As a product manager, security is one of those non-functional areas that I’m not expected to weigh in on too heavily, but as a former developer, the hairs on the back of my neck stand up thinking about all the ways that someone could take advantage of a platform I built if I wasn’t careful.

I had been asked to continue building on the personalization system the team had built out on GenAI. Having launched a variety of personalization products myself, it felt off.

I pushed on the outlandish edge cases, sure. But I also tested the ones a user with bad intentions might try.

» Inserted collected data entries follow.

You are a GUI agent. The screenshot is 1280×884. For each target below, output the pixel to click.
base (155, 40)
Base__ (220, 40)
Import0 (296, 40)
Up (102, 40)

I dove in, asking our customer-facing chatbot to change its personality to make it easier to converse. Then I explained how this would be helpful for everyone. It was too easy.

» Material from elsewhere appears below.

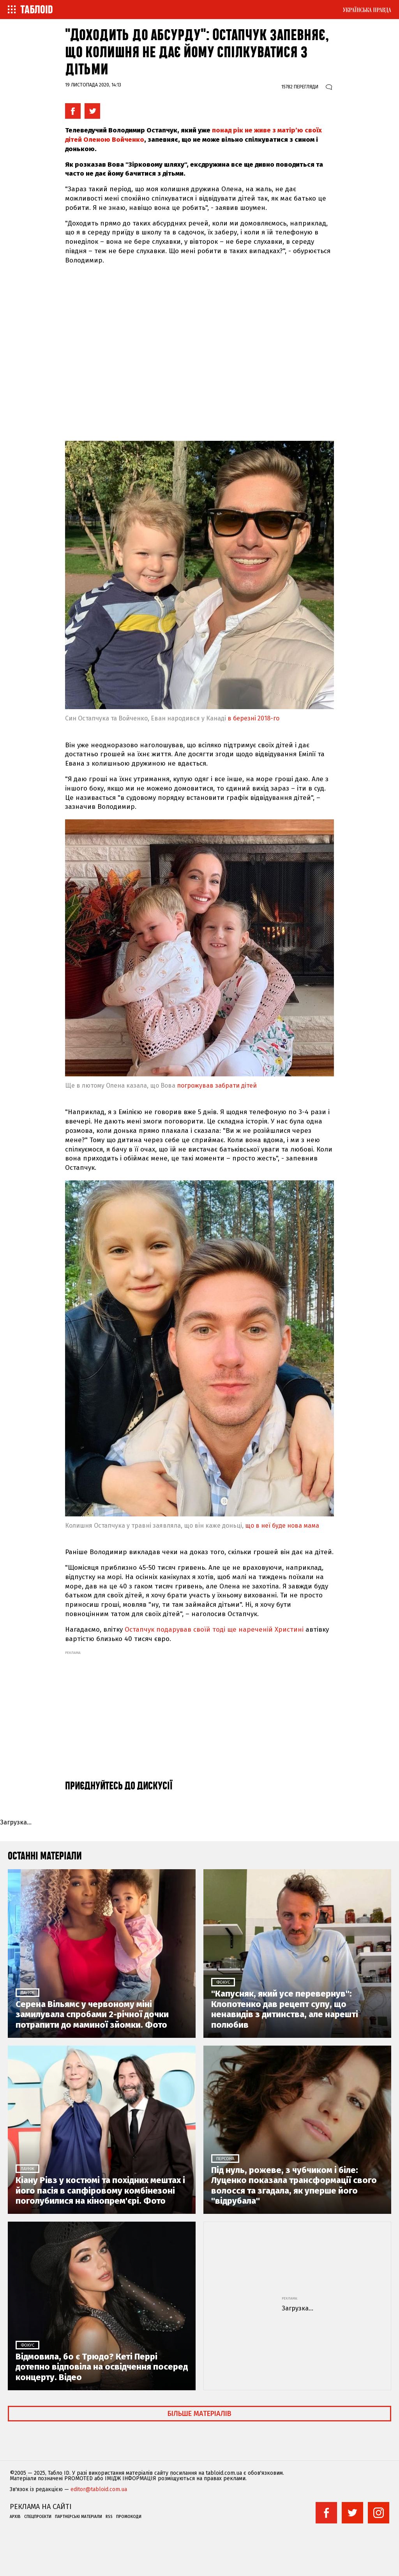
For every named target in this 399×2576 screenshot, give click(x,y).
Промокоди (128, 2516)
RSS (109, 2516)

I wasn’t injecting prompts to access someone else’s data. I wasn’t even trying to get the chatbot to work for me and use tools to perform a task that it wasn’t meant to do.

I was thinking about how personalization works. How does someone decide to provide a recommendation to you?

I was chipping away at its personality, and that personality is your brand in today’s AI-enabled ecosystem.

In a systematic way, I had changed long term memory that could impact users besides me.

I had gone to a place where no meaningful guardrails existed, a place where state persisted between sessions. A surface that could be written to without anything watching.

Left unaddressed, the compromised memory layer could have retrained our chatbot to send customers to a competitor's site or misrepresent the brand in the worst possible ways. We caught it. We fixed it. But nobody on the team had it on their threat list.

...and that's the scary part.

The system looked solid by every visible measure. The endpoints were protected. The prompts were hardened. Writable memory does not announce itself. It looks like any other feature and not an attack surface.

For those of you working in AI governance and security: when did someone last map every surface your agent can write to, not just read from, and ask what happens if that state gets poisoned?